Australians deserve clear, accessible information about the true costs and quality of medical care. For much too long, we've been forced to navigate a system in which price signals have been opaque and quality indicators virtually invisible. These amendments will strengthen the government's bill such that patients and practitioners have meaningful transparency, information asymmetry is reduced and we can potentially create downward pressure on specialist fees.

Firstly, amendment 1 explicitly allows the publication of median fees, interquartile ranges and information on fees that exceed a new high-fee threshold. Patients need to know more than just an average single fee. That's what the government is proposing under this legislation. Patients need to know what a physician's or surgeon's typical costs look like, but they also need to be able to identify those doctors who bill a lot more than their peers.
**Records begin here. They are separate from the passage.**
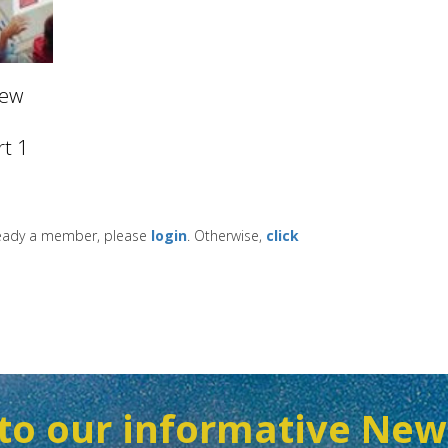
New
t 1
lready a member, please
login
. Otherwise,
click
to our informative New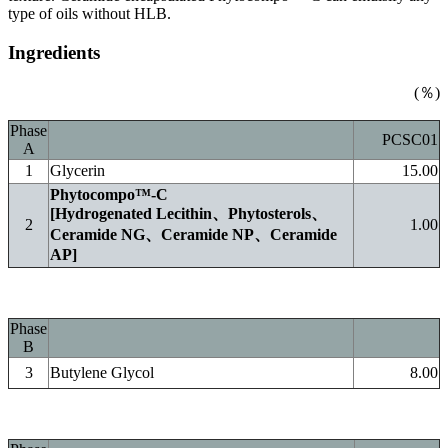
type of oils without HLB.
Ingredients
(％)
Phase
PCSC01
A
1
Glycerin
15.00
Phytocompo™-C
[Hydrogenated Lecithin、Phytosterols、
2
1.00
Ceramide NG、Ceramide NP、Ceramide
AP]
Phase
B
3
Butylene Glycol
8.00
Publishing distributional price information will help patients recognise unusually high fees and compare specialist fees more readily—and, in time, could shift demand away from those outliers who bill excessively.
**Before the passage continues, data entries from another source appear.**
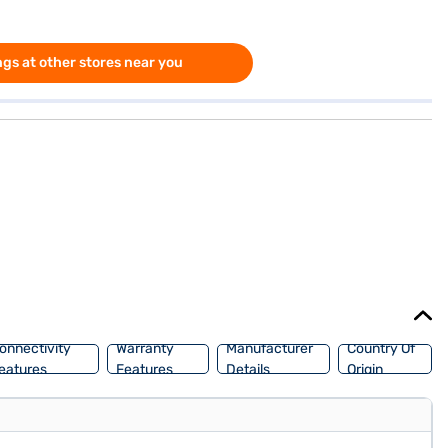
gs at other stores near you
onnectivity
Warranty
Manufacturer
Country Of
eatures
Features
Details
Origin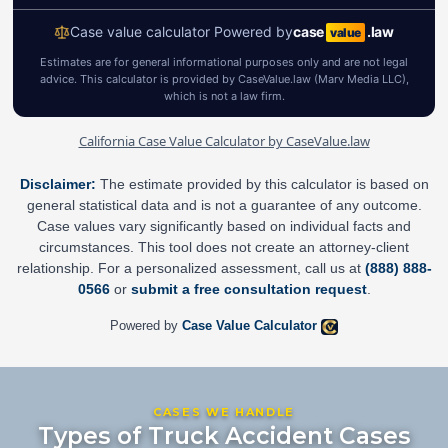
California Case Value Calculator by CaseValue.law
Disclaimer:
The estimate provided by this calculator is based on
general statistical data and is not a guarantee of any outcome.
Case values vary significantly based on individual facts and
circumstances. This tool does not create an attorney-client
relationship. For a personalized assessment, call us at
(888) 888-
0566
or
submit a free consultation request
.
Powered by
Case Value Calculator
CASES WE HANDLE
Types of Truck Accident Cases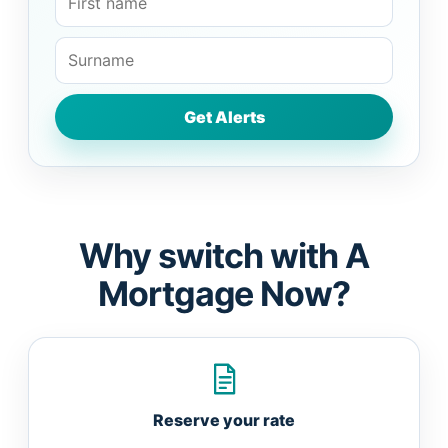
Why switch with A
Mortgage Now?
Reserve your rate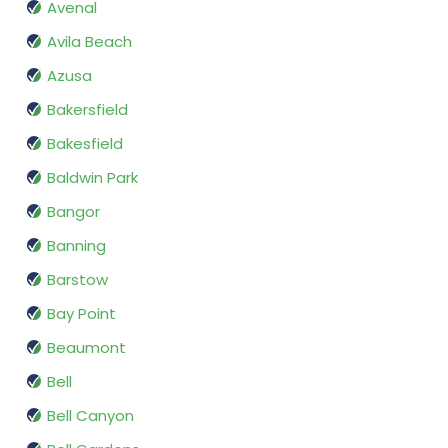
Avenal
Avila Beach
Azusa
Bakersfield
Bakesfield
Baldwin Park
Bangor
Banning
Barstow
Bay Point
Beaumont
Bell
Bell Canyon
Amendment 2 broadens the information that may be published under this bill to include quality indicators, things like complication rates, readmissions, repeat procedures and patient reported outcomes. Many people innocently assume that, when it comes to medicine or even the law, higher fees signal higher quality. But the evidence—and my experience as a doctor—does not support that assumption. The quality of specialist service varies, sometimes significantly, but not in the way that fee structures imply. Publishing quality indicators will empower patients to choose medical practitioners on their merits, and it provides the system with an important signal: quality matters just as much—in fact, even more than—fees. Amendment 2 also enables the publication of information about practitioners who charge upfront fees or who rely on gap cover arrangements. These can be key drivers of unexpected out-of-pocket costs.

Next, access to timely data matters. If a specialist materially reduces their fees, the Medical Costs Finder should reflect that. Amendment 3 ensures that doctors who lower their fees will not be punished by outdated, high, historical figures presented as their fees of record. Amendment 3 will create a culture in which specialists can be confident about adjusting fees downward, knowing that the system will recognise, reflect and reward those actions.

The legislative objective of this bill centres on transparency. In my view, the bill must not allow fee figures or the high-fee threshold to be determined behind closed doors. Amendment 4, therefore, requires the minister to publish, through legislative instrument, the method used to calculate those figures. The medical sector should be able to see, to understand and, where necessary, to scrutinise how the system assigns a fee against the services that they deliver. An opaque methodology would undermine trust, and it would contradict the transparency that this legislation is designed to deliver.

Finally, transparency is meaningful only if its effects are monitored, and amendment 5 introduces an annual reporting requirement on trends identified in pricing and billing data. This would enable a parliament to monitor whether or not this legislation is working, whether specialist fees are moderating and whether the millions of Australians who access specialist care every year are actually and genuinely benefiting from the information that will be available to them as a result of this legislation. By embedding these amendments in the primary legislation, we will give those millions of patients greater certainty. Together, these amendments strengthen the bill's legislated objective of empowering consumers, of improving transparency and fairness and of restoring confidence in a private health system that has to work for patients, not against them.